(INFORMATION SUPPLIED Opens)
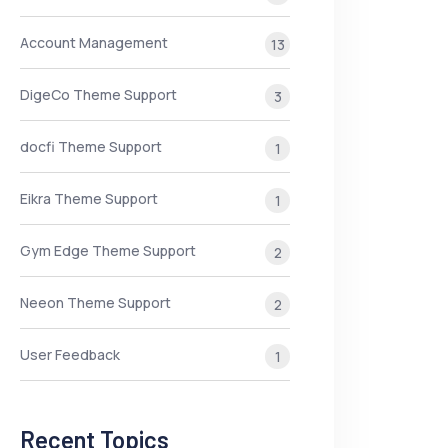
Account Management
13
DigeCo Theme Support
3
docfi Theme Support
1
Eikra Theme Support
1
Gym Edge Theme Support
2
Neeon Theme Support
2
User Feedback
1
Recent Topics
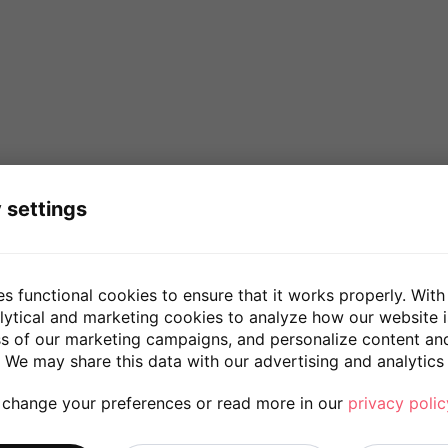
 settings
es functional cookies to ensure that it works properly. With
lytical and marketing cookies to analyze how our website 
ss of our marketing campaigns, and personalize content an
 We may share this data with our advertising and analytics 
 change your preferences or read more in our
privacy polic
(INFORMATION SUPPLIED Closes)
## WHAT TO DO
Write the records out in full, word for word; leave every picture behind.

## ANSWER BOX
Account Management
13
DigeCo Theme Support
3
docfi Theme Support
1
Eikra Theme Support
1
Gym Edge Theme Support
2
Neeon Theme Support
2
User Feedback
1
Recent Topics
 settings
es functional cookies to ensure that it works properly. With
lytical and marketing cookies to analyze how our website 
ss of our marketing campaigns, and personalize content an
 We may share this data with our advertising and analytics 
 change your preferences or read more in our
privacy polic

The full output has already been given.